A história demonstra que o mutualismo sempre encontrou formas de se reinventar. Em momentos de grande necessidade, o movimento mostra resiliência, espírito de comunidade e conhecimento profundo das necessidades de cada território. “O movimento não vai desaparecer, mas é necessária uma reconfiguração das ofertas e da forma como comunica para o exterior.”
Enquanto se desenha o futuro da colaboração comunitária, uma constatação sobressai: “O mutualismo inevitavelmente terá futuro e desejavelmente também deverá ter”, conclui Álvaro Garrido. Se o mutualismo é inevitável, a questão agora é como cada um pode participar e reforçá-lo.

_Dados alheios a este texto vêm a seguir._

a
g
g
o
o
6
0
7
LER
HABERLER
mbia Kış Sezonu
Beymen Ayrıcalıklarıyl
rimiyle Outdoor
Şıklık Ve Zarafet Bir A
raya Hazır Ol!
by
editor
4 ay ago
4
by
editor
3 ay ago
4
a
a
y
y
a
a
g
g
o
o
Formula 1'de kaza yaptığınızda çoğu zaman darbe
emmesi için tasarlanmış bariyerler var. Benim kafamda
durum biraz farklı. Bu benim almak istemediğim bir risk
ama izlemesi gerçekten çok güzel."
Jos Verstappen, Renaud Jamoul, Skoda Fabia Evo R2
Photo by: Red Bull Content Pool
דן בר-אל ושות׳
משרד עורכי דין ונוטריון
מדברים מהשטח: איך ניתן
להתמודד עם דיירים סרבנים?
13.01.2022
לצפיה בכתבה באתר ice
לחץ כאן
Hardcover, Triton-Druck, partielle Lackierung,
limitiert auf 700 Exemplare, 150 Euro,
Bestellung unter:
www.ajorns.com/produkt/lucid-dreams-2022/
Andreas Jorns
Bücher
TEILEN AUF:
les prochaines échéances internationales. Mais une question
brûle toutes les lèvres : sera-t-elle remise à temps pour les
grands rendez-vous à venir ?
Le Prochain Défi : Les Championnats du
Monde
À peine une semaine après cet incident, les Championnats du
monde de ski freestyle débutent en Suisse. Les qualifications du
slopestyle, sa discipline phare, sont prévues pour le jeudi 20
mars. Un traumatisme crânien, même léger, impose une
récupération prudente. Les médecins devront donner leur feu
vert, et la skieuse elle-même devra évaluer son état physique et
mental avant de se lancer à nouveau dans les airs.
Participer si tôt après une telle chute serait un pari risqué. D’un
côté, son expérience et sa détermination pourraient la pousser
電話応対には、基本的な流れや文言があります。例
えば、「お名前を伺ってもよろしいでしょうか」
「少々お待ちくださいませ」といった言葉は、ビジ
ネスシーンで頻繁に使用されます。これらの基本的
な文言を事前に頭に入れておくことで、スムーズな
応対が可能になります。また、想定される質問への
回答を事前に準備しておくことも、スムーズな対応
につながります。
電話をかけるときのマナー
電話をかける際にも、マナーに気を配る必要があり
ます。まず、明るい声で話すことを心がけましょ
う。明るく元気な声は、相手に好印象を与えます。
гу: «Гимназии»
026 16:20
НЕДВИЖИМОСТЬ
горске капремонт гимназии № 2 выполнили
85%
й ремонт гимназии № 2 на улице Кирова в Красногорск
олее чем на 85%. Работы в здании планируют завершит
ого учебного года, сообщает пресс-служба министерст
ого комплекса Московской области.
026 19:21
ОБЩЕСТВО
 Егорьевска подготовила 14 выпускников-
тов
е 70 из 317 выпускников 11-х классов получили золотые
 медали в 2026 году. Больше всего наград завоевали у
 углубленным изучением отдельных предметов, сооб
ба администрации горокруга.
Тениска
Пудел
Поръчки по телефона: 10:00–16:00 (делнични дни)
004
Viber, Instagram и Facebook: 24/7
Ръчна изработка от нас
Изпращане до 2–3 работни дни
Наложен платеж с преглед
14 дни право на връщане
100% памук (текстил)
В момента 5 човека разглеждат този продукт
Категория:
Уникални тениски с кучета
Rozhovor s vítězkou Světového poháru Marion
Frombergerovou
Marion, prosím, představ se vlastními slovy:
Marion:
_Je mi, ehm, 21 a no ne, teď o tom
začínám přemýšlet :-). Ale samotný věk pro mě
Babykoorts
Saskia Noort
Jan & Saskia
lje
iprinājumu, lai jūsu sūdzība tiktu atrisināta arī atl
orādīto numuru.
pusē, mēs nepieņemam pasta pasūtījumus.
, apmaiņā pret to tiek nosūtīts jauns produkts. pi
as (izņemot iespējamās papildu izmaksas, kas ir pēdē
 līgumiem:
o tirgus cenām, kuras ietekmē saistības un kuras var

Montepio e mutualismo: qual a ligação?
Segundo a gíria popular, os amigos são para as ocasiões. Ou seja, quando estamos na mó de baixo, alguém olha por nós e vice-versa. Esta lógica de apoio mútuo também existe de uma forma estruturada, regular e permanente: é o mutualismo.
Há quase mil anos que as comunidades se organizam segundo os princípios do mutualismo. Em Portugal, a lógica mutualista atingiu o seu auge em 1840, ano em que foi fundado, em Lisboa, o Montepio Geral – Associação Mutualista.
A génese do Montepio Geral tem uma marca distintiva que outras associações mutualistas não tiveram: o apoio da rainha D. Maria II. Este prestígio e distinção acompanharam a sua história, conferindo-lhe uma vantagem competitiva que, ao longo do tempo, consolidou a Instituição como é hoje. Passados 185 anos, o Montepio Associação Mutualista conta com 610 mil associados e uma estrutura profissional que se antecipa às crises, oferecendo aos seus membros condições para melhorar a qualidade de vida.